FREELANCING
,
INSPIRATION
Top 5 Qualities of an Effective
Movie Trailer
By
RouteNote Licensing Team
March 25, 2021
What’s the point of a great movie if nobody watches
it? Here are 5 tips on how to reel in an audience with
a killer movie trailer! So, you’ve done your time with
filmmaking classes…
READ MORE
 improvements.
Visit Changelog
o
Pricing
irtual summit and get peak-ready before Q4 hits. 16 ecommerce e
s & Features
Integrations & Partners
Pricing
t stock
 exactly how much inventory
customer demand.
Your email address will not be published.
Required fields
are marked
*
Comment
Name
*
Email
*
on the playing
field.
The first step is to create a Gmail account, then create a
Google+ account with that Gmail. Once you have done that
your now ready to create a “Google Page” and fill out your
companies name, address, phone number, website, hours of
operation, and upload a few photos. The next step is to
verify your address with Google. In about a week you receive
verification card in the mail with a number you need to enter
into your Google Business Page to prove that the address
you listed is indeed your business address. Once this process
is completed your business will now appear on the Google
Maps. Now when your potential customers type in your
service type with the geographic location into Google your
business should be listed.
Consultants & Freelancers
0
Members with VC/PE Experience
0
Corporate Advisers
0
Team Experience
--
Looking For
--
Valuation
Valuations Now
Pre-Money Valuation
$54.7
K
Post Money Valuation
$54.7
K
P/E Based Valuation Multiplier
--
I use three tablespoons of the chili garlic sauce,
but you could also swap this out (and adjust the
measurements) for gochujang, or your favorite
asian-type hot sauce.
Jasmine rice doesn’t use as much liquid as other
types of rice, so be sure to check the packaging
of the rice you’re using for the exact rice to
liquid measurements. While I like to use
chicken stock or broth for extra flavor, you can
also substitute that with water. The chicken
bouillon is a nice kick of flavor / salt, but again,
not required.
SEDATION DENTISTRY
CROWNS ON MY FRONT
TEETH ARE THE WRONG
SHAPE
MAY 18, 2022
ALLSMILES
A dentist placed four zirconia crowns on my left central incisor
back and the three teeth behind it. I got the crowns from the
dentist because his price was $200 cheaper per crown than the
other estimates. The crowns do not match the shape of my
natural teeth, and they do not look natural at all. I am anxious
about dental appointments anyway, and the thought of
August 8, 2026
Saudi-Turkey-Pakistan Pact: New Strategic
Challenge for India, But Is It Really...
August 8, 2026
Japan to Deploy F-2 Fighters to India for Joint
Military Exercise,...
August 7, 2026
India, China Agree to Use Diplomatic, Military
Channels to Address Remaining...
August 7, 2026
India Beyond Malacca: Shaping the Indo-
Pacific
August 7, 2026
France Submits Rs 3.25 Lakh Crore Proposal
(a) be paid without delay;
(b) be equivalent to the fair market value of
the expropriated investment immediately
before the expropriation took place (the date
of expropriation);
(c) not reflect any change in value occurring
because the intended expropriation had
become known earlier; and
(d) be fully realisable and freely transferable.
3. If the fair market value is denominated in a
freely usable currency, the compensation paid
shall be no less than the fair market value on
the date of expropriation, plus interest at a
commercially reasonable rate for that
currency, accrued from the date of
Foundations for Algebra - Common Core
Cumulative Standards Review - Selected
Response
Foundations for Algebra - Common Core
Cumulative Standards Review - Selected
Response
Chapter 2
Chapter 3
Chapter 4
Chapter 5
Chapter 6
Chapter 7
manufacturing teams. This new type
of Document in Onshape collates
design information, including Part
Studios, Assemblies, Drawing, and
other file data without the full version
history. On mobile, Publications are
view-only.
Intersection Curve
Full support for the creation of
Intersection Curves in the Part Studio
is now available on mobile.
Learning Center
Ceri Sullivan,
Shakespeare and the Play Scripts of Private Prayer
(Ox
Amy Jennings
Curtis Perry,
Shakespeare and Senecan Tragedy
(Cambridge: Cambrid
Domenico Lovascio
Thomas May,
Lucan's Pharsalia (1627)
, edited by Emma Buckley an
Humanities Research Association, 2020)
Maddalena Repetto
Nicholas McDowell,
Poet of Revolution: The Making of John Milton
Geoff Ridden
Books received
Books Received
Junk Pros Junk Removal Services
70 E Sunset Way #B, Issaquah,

————————

- Exercise details: Send back an exact copy of only the lines from the line with "I use three" up to and including the line with "MAY 18, 2022" in the data above.

- Solved problem:
I use three tablespoons of the chili garlic sauce,
but you could also swap this out (and adjust the
measurements) for gochujang, or your favorite
asian-type hot sauce.
Jasmine rice doesn’t use as much liquid as other
types of rice, so be sure to check the packaging
of the rice you’re using for the exact rice to
liquid measurements. While I like to use
chicken stock or broth for extra flavor, you can
also substitute that with water. The chicken
bouillon is a nice kick of flavor / salt, but again,
not required.
SEDATION DENTISTRY
CROWNS ON MY FRONT
TEETH ARE THE WRONG
SHAPE
MAY 18, 2022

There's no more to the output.